WHAT TO PRODUCE: How many lines below contain the word "Compras"? Give only the number.

Bounding box prediction data
——————

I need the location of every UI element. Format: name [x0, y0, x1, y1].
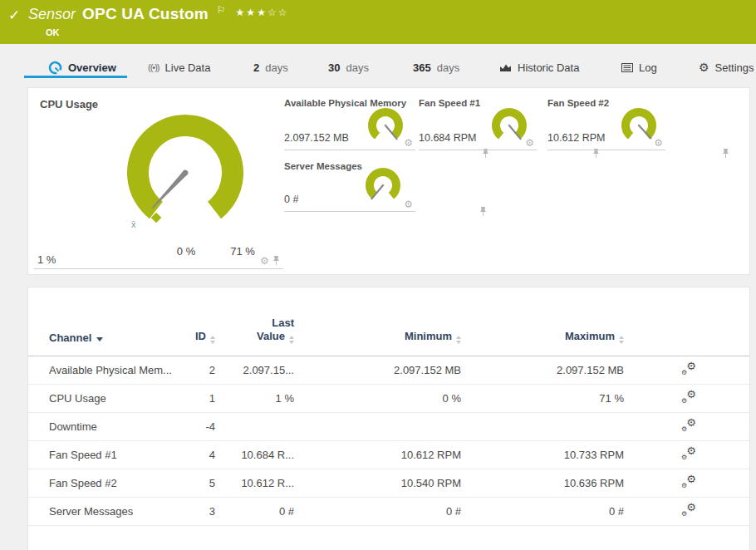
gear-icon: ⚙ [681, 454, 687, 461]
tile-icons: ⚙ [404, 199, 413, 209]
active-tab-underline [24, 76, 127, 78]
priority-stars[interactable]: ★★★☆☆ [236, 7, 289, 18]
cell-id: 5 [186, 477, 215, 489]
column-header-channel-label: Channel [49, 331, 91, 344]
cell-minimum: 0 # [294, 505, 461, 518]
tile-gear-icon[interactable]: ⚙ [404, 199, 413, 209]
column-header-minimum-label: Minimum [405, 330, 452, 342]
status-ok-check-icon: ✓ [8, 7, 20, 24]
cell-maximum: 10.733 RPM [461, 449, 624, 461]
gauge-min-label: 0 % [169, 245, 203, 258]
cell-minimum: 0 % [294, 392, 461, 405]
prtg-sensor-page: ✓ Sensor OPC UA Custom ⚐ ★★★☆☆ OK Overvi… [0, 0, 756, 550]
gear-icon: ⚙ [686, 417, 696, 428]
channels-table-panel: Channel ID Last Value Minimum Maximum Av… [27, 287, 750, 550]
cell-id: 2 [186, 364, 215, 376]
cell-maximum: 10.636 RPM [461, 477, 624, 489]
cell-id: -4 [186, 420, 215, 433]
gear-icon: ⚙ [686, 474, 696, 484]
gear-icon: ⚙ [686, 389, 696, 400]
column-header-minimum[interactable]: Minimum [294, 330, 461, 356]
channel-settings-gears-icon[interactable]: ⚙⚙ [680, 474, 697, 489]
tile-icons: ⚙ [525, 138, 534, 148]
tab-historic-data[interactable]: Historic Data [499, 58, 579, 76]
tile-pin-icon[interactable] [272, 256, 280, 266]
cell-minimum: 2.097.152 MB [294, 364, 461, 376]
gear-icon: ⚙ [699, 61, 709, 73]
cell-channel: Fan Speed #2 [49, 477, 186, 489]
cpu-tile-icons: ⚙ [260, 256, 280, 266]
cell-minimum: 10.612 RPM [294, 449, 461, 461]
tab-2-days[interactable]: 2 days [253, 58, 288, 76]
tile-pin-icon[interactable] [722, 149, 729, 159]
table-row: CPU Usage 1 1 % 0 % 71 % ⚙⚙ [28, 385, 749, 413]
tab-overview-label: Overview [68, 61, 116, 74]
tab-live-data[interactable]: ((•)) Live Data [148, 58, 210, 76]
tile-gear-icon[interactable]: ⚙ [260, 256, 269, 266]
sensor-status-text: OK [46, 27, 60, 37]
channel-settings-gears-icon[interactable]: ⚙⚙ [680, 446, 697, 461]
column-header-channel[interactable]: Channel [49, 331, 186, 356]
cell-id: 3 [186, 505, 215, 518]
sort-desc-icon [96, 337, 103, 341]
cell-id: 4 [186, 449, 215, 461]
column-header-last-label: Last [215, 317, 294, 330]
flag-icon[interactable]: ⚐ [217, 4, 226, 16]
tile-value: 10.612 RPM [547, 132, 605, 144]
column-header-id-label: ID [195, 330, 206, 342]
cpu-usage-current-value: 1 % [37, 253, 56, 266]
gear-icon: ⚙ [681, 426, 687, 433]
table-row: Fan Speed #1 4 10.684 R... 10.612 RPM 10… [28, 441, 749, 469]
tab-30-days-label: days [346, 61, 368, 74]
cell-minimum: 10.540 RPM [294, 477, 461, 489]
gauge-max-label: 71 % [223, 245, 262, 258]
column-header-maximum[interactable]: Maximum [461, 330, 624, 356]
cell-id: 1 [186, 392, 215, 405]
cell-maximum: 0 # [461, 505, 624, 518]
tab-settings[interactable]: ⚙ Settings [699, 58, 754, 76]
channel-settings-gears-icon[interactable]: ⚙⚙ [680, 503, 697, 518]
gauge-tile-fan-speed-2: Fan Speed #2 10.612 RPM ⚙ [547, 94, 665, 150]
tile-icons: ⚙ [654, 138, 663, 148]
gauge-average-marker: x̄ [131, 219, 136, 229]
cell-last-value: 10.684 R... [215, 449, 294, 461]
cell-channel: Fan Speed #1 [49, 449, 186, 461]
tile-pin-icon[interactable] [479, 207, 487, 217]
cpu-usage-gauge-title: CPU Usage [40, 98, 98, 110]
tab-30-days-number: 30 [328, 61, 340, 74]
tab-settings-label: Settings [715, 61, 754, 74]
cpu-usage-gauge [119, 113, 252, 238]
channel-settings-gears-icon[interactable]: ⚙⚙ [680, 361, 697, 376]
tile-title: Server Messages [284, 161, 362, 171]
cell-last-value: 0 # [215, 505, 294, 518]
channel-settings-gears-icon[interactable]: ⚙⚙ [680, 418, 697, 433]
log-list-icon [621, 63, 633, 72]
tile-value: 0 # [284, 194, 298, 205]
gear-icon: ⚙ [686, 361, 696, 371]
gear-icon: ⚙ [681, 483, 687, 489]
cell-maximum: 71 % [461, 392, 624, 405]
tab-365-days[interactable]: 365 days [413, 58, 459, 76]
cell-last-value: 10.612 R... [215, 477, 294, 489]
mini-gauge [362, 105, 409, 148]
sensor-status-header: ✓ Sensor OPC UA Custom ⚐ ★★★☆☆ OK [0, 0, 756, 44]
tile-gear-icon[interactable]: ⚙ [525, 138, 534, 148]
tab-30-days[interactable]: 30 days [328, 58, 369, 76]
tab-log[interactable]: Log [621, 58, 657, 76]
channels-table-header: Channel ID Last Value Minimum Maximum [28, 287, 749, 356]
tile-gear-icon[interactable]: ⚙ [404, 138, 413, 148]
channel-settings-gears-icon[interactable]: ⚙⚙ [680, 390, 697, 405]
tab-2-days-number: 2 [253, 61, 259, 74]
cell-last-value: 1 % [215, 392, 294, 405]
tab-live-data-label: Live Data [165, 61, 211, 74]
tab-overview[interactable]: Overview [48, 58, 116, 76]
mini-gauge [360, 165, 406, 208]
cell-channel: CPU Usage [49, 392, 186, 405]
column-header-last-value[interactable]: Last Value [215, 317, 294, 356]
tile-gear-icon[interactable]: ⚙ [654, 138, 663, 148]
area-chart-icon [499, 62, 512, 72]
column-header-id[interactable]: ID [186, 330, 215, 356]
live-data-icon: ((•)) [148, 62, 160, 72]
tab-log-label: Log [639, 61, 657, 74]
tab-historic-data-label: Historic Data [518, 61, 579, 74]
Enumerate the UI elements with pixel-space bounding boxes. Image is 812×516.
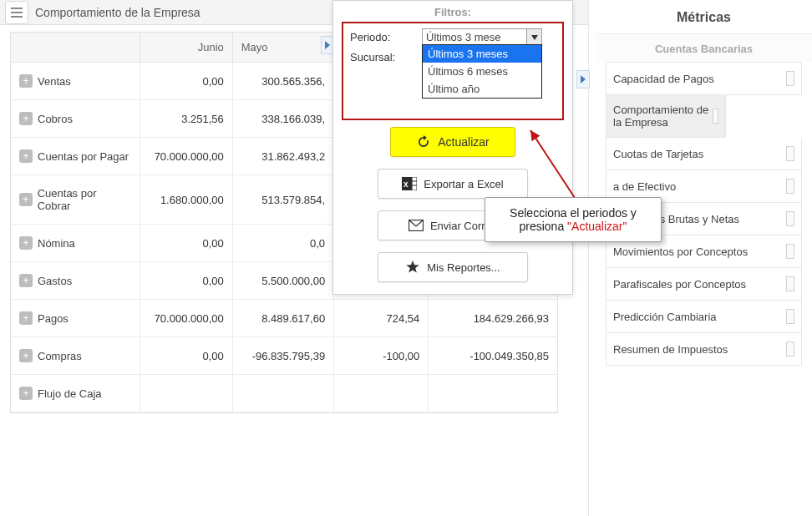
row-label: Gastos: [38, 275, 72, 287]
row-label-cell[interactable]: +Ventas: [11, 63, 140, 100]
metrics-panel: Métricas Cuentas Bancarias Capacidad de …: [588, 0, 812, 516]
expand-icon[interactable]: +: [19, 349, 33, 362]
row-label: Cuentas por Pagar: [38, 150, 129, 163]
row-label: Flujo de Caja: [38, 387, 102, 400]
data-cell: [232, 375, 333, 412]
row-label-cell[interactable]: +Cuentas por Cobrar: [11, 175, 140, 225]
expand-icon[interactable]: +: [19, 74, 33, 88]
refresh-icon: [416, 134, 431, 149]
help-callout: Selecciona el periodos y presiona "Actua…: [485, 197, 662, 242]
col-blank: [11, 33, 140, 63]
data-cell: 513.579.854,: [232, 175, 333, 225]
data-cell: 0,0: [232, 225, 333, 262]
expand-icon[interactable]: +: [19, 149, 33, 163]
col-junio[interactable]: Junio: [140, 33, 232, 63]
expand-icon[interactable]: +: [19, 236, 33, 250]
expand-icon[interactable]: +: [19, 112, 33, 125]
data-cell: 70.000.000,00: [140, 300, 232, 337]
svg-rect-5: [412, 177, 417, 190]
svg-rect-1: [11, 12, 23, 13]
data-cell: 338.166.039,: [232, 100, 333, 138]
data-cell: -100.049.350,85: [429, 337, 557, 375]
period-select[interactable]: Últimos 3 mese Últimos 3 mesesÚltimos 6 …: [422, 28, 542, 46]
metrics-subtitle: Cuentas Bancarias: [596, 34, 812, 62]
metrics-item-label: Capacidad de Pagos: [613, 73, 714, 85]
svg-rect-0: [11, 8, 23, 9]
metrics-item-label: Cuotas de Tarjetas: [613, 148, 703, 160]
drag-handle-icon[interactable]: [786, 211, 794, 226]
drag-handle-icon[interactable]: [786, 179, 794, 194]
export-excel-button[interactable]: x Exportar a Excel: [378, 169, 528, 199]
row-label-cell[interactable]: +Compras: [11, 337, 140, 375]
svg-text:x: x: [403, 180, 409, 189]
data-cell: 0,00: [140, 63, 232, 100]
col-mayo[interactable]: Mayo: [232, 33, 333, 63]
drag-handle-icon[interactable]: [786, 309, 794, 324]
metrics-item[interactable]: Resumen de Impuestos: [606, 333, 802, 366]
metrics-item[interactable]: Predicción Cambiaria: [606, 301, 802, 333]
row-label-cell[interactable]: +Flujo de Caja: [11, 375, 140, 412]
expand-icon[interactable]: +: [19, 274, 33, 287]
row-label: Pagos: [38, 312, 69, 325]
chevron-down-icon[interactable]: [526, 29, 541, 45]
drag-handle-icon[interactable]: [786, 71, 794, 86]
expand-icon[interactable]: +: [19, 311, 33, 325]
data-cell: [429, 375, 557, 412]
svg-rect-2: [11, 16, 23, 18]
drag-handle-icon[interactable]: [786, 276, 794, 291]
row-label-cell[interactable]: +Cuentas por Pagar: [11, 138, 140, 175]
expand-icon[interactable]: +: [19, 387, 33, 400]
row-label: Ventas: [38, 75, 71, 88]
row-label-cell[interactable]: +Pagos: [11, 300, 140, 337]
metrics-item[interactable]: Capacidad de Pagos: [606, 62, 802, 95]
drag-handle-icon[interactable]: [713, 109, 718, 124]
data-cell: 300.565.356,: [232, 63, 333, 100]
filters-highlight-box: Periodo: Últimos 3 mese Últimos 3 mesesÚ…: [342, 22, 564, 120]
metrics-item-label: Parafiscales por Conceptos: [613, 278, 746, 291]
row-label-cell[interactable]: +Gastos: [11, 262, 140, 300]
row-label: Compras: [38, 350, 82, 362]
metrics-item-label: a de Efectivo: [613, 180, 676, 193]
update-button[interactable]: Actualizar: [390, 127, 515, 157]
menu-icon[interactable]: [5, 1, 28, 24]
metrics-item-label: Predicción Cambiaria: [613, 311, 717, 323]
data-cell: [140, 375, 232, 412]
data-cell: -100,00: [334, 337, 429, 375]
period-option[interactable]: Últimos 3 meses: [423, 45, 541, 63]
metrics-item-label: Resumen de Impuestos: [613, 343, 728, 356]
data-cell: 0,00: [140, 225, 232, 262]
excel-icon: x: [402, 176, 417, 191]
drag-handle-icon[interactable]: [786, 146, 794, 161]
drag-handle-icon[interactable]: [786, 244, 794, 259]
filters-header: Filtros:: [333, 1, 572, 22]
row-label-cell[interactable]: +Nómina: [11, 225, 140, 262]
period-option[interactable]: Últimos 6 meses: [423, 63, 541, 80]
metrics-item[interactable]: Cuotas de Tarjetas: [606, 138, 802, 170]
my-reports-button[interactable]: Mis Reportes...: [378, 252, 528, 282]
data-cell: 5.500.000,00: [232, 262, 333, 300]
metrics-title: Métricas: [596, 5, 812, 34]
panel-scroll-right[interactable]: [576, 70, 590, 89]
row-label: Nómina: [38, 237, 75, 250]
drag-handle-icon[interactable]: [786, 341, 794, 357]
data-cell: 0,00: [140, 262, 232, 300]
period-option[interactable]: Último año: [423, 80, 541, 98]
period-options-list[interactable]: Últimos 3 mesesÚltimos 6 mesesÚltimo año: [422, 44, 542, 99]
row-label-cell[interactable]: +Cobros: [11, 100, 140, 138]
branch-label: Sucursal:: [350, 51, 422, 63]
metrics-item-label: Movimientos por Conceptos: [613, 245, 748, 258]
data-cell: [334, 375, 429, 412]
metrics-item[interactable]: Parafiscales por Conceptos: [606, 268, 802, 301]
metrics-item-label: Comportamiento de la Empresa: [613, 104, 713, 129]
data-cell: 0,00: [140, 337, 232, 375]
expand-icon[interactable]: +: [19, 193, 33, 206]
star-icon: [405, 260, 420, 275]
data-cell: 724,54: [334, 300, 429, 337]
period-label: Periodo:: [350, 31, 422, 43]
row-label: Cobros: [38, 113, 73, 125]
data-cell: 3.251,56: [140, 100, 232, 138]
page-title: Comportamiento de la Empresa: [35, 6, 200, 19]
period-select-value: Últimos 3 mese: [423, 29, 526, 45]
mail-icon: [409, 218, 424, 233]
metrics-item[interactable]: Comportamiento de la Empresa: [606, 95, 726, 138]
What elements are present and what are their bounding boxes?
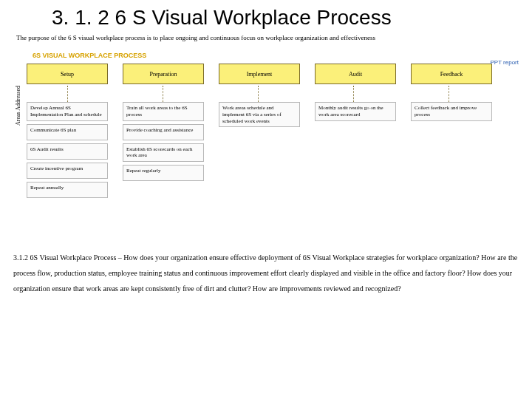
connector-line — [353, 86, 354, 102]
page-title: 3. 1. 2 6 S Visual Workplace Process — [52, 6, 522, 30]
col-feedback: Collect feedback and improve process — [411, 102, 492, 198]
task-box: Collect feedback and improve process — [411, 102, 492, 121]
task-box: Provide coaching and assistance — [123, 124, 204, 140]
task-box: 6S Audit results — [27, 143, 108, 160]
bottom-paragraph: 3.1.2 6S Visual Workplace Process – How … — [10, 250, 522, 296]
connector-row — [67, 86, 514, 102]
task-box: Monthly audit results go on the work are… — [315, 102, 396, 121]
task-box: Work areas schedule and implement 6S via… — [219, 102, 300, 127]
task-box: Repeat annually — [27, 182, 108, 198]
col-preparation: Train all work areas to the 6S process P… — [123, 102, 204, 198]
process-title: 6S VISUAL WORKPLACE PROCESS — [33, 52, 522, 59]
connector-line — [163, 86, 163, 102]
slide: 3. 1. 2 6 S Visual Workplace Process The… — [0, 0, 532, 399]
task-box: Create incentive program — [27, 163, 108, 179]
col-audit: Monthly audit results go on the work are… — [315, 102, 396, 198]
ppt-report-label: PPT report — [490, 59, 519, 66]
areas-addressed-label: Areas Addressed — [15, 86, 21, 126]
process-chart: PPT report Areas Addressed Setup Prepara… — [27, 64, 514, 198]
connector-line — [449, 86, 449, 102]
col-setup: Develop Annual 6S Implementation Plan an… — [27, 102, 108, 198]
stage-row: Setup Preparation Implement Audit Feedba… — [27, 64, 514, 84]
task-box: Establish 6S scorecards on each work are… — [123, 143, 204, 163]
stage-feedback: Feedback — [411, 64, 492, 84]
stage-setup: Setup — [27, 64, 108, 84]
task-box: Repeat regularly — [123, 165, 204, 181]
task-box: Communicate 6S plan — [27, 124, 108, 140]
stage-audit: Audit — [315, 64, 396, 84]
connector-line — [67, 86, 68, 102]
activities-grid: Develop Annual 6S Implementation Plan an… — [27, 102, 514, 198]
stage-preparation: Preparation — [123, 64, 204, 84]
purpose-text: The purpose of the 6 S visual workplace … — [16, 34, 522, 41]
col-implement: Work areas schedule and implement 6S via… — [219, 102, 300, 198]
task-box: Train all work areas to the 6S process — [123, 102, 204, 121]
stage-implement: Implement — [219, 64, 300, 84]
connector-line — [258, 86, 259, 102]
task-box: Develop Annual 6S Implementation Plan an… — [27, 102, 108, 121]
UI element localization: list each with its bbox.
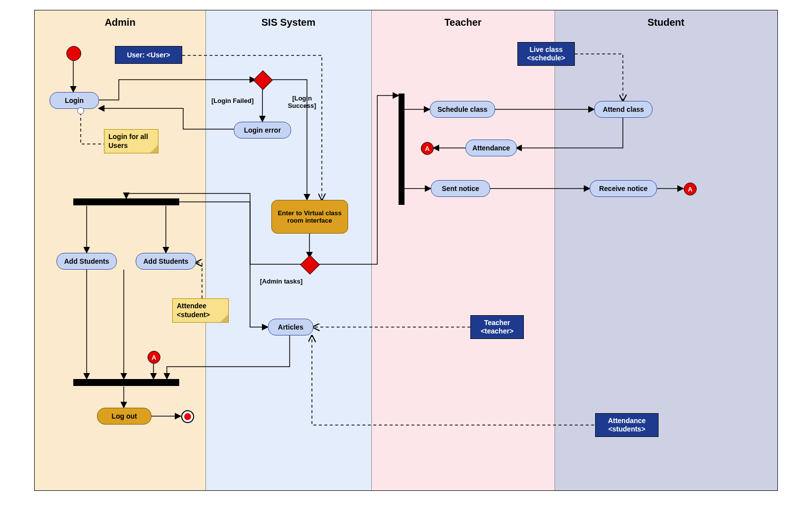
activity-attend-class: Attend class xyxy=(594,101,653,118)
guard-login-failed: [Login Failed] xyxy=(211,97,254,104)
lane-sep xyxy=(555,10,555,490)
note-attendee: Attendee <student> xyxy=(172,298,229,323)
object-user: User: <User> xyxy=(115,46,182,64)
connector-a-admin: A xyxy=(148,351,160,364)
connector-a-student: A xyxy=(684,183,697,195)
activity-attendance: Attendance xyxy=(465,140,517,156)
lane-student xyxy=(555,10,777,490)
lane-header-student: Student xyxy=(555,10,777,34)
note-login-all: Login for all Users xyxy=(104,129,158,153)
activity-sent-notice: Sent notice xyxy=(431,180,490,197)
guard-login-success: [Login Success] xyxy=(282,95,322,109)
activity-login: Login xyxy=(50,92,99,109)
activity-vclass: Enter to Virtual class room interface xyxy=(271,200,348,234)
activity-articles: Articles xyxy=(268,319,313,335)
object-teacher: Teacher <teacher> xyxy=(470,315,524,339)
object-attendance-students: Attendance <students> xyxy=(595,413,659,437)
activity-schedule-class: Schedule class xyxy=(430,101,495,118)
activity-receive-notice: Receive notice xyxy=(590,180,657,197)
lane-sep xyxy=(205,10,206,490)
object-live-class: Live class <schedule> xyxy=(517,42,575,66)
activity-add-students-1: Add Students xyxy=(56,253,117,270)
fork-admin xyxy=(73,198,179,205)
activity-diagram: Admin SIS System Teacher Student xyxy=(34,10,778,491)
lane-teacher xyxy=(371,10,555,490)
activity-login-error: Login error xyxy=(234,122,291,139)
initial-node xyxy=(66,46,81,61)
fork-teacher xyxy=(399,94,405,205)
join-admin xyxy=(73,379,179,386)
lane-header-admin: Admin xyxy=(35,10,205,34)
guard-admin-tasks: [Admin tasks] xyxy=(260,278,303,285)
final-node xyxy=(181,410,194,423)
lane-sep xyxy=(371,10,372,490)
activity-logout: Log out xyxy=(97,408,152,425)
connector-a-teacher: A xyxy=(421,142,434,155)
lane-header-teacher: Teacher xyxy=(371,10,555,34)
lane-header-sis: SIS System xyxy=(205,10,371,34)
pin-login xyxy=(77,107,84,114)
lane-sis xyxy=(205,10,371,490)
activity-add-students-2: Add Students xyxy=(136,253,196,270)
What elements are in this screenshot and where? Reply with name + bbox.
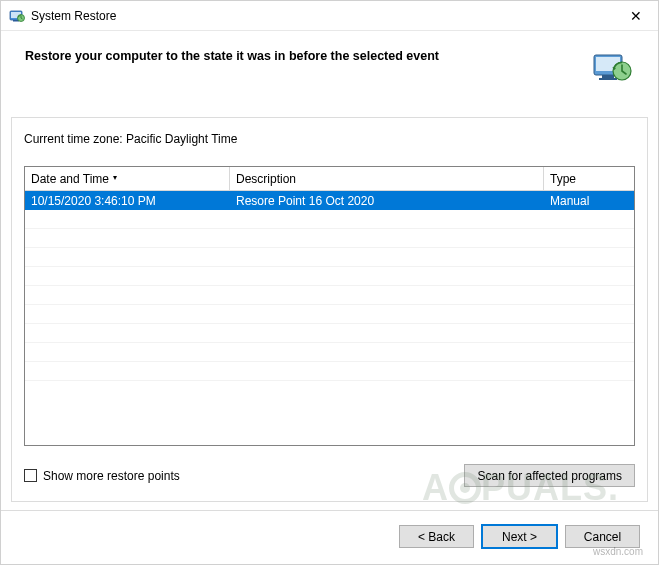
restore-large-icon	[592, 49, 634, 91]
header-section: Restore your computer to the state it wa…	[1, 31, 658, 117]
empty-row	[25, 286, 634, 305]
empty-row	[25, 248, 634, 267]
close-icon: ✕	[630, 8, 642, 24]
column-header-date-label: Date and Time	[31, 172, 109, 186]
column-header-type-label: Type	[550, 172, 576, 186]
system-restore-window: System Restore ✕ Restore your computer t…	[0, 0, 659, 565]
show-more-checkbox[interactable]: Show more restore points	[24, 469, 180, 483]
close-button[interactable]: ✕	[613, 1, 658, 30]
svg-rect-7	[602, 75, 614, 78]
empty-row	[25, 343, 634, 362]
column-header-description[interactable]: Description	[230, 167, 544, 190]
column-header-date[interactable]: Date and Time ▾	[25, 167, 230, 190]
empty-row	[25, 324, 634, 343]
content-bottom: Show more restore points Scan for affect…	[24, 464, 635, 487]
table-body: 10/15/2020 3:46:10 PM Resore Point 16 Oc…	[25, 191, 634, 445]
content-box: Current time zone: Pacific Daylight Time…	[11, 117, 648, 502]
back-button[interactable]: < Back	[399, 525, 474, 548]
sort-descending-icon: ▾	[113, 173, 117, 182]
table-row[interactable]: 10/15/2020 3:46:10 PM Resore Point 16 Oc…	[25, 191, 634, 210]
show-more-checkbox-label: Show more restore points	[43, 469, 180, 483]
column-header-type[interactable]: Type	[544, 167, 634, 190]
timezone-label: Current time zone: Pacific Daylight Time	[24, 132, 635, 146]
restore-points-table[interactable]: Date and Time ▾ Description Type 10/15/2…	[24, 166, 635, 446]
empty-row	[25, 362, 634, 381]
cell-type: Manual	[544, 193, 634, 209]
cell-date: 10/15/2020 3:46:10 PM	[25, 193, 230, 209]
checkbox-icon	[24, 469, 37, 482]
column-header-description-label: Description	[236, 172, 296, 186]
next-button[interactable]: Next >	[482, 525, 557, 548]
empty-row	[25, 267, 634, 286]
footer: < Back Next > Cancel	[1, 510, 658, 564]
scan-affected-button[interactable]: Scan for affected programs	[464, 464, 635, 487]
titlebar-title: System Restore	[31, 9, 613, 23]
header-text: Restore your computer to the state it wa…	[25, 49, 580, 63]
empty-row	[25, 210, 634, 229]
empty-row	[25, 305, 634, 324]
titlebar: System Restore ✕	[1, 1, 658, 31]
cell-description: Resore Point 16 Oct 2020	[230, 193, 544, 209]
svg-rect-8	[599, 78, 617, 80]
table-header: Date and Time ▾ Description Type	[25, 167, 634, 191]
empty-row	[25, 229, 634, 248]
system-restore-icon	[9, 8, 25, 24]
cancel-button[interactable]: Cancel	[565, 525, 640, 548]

——————

WRITTEN SOLUTION: 2